- _Task statement_
Copy each line below that includes "nuestra".

- _Records provided_
__________

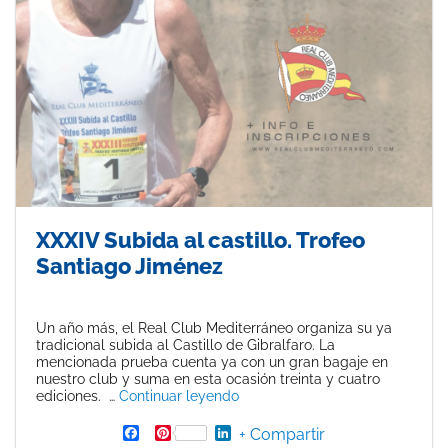
XXXIV Subida al castillo. Trofeo
Santiago Jiménez
Un año más, el Real Club Mediterráneo organiza su ya
tradicional subida al Castillo de Gibralfaro. La
mencionada prueba cuenta ya con un gran bagaje en
nuestro club y suma en esta ocasión treinta y cuatro
«XXXIV Subida al castillo. Trof
ediciones. …
Continuar leyendo
F
P
L
+ Compartir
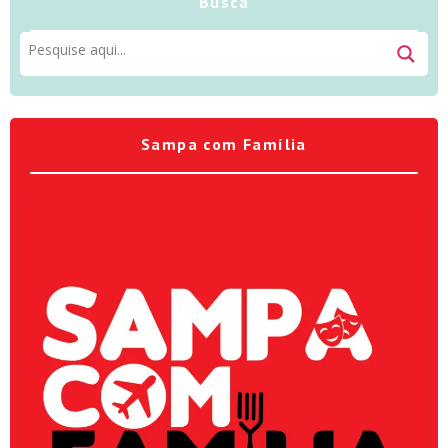
Busca
Sampa com Família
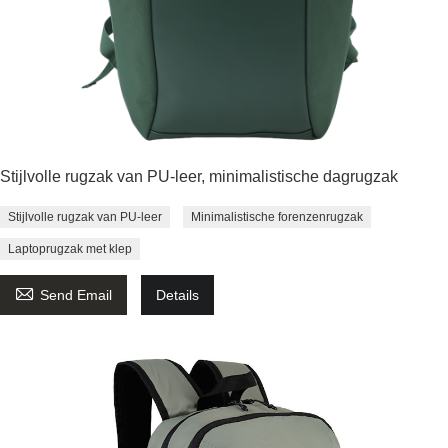
Stijlvolle rugzak van PU-leer, minimalistische dagrugzak
Stijlvolle rugzak van PU-leer
Minimalistische forenzenrugzak
Laptoprugzak met klep

Send Email
Details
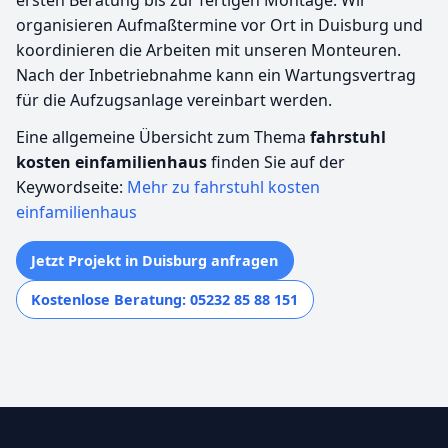
organisieren Aufmaßtermine vor Ort in Duisburg und
koordinieren die Arbeiten mit unseren Monteuren.
Nach der Inbetriebnahme kann ein Wartungsvertrag
für die Aufzugsanlage vereinbart werden.
Eine allgemeine Übersicht zum Thema
fahrstuhl
kosten einfamilienhaus
finden Sie auf der
Keywordseite:
Mehr zu fahrstuhl kosten
einfamilienhaus
Jetzt Projekt in Duisburg anfragen
Kostenlose Beratung: 05232 85 88 151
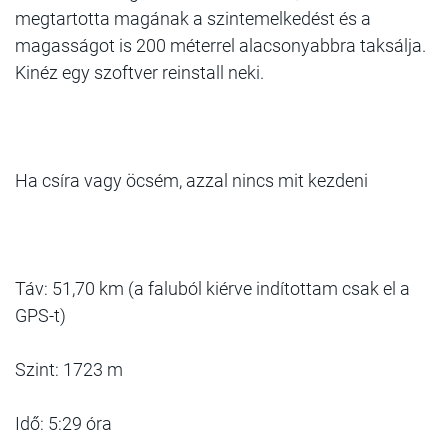
megtartotta magának a szintemelkedést és a
magasságot is 200 méterrel alacsonyabbra taksálja.
Kinéz egy szoftver reinstall neki.
Ha csíra vagy öcsém, azzal nincs mit kezdeni
Táv: 51,70 km (a faluból kiérve indítottam csak el a
GPS-t)
Szint: 1723 m
Idő: 5:29 óra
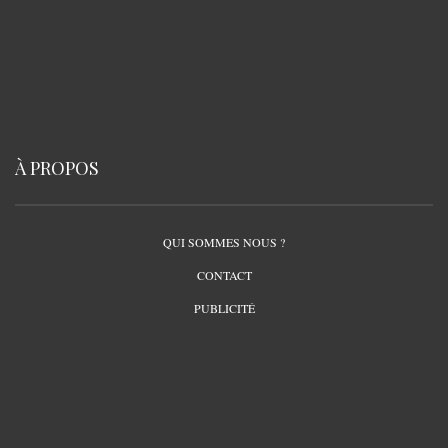
À PROPOS
QUI SOMMES NOUS ?
CONTACT
PUBLICITÉ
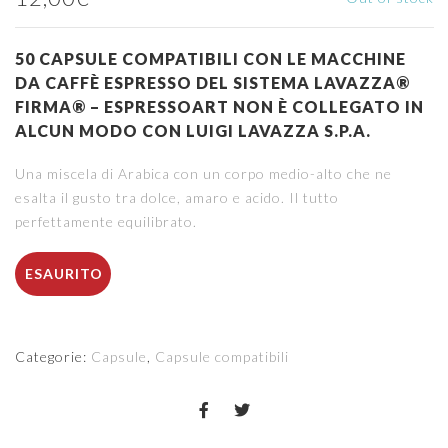
50 CAPSULE COMPATIBILI CON LE MACCHINE
DA CAFFÈ ESPRESSO DEL SISTEMA LAVAZZA®
FIRMA® – ESPRESSOART NON È COLLEGATO IN
ALCUN MODO CON LUIGI LAVAZZA S.P.A.
Una miscela di Arabica con un corpo medio-alto che ne
esalta il gusto tra dolce, amaro e acido. Il tutto
perfettamente equilibrato.
ESAURITO
Categorie:
Capsule
,
Capsule compatibili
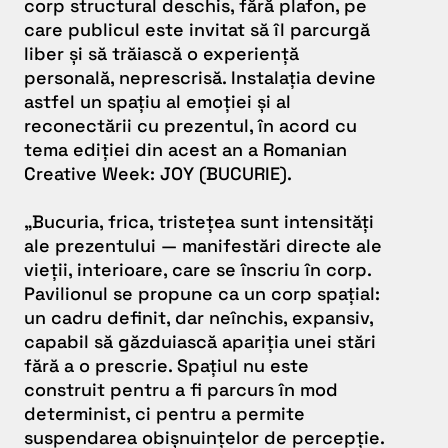
corp structural deschis, fără plafon, pe
care publicul este invitat să îl parcurgă
liber și să trăiască o experiență
personală, neprescrisă. Instalația devine
astfel un spațiu al emoției și al
reconectării cu prezentul, în acord cu
tema ediției din acest an a Romanian
Creative Week: JOY (BUCURIE).
„
Bucuria, frica, tristețea sunt intensități
ale prezentului — manifestări directe ale
vieții, interioare, care se înscriu în corp.
Pavilionul se propune ca un corp spațial:
un cadru definit, dar neînchis, expansiv,
capabil să găzduiască apariția unei stări
fără a o prescrie. Spațiul nu este
construit pentru a fi parcurs în mod
determinist, ci pentru a permite
suspendarea obișnuințelor de percepție.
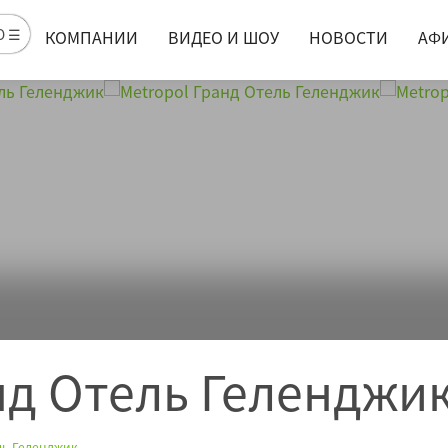
Ю ☰
КОМПАНИИ
ВИДЕО И ШОУ
НОВОСТИ
АФ
нд Отель Геленджи
ль Геленджик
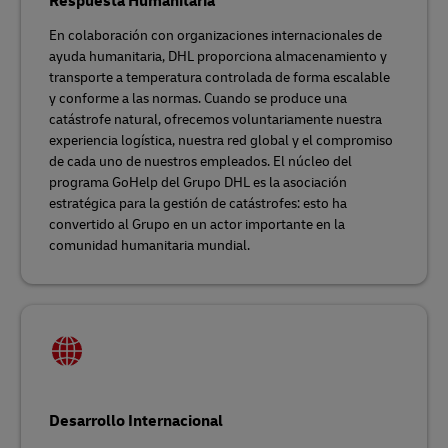
Respuesta Humanitaria
En colaboración con organizaciones internacionales de
ayuda humanitaria, DHL proporciona almacenamiento y
transporte a temperatura controlada de forma escalable
y conforme a las normas. Cuando se produce una
catástrofe natural, ofrecemos voluntariamente nuestra
experiencia logística, nuestra red global y el compromiso
de cada uno de nuestros empleados. El núcleo del
programa GoHelp del Grupo DHL es la asociación
estratégica para la gestión de catástrofes: esto ha
convertido al Grupo en un actor importante en la
comunidad humanitaria mundial.
Desarrollo Internacional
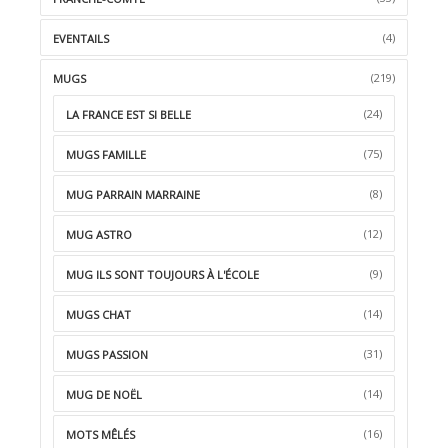
(4)
EVENTAILS
(219)
MUGS
(24)
LA FRANCE EST SI BELLE
(75)
MUGS FAMILLE
(8)
MUG PARRAIN MARRAINE
(12)
MUG ASTRO
(9)
MUG ILS SONT TOUJOURS À L'ÉCOLE
(14)
MUGS CHAT
(31)
MUGS PASSION
(14)
MUG DE NOËL
(16)
MOTS MÊLÉS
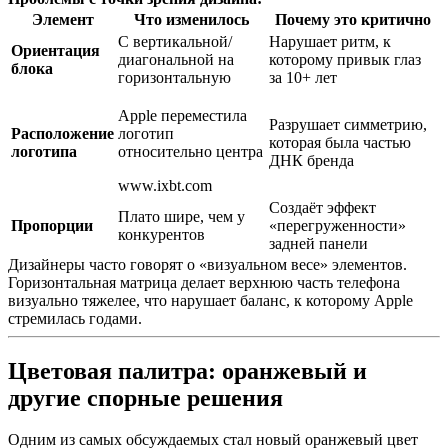
Элемент
Что изменилось
Почему это критично
С вертикальной/
Нарушает ритм, к
Ориентация
диагональной на
которому привык глаз
блока
горизонтальную
за 10+ лет
Apple переместила
Разрушает симметрию,
Расположение
логотип
которая была частью
логотипа
относительно центра
ДНК бренда
www.ixbt.com
Создаёт эффект
Плато шире, чем у
Пропорции
«перегруженности»
конкурентов
задней панели
Дизайнеры часто говорят о «визуальном весе» элементов.
Горизонтальная матрица делает верхнюю часть телефона
визуально тяжелее, что нарушает баланс, к которому Apple
стремилась годами.
Цветовая палитра: оранжевый и
другие спорные решения
Одним из самых обсуждаемых стал новый оранжевый цвет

__________

- _Solution to this problem_
catástrofe natural, ofrecemos voluntariamente nuestra
experiencia logística, nuestra red global y el compromiso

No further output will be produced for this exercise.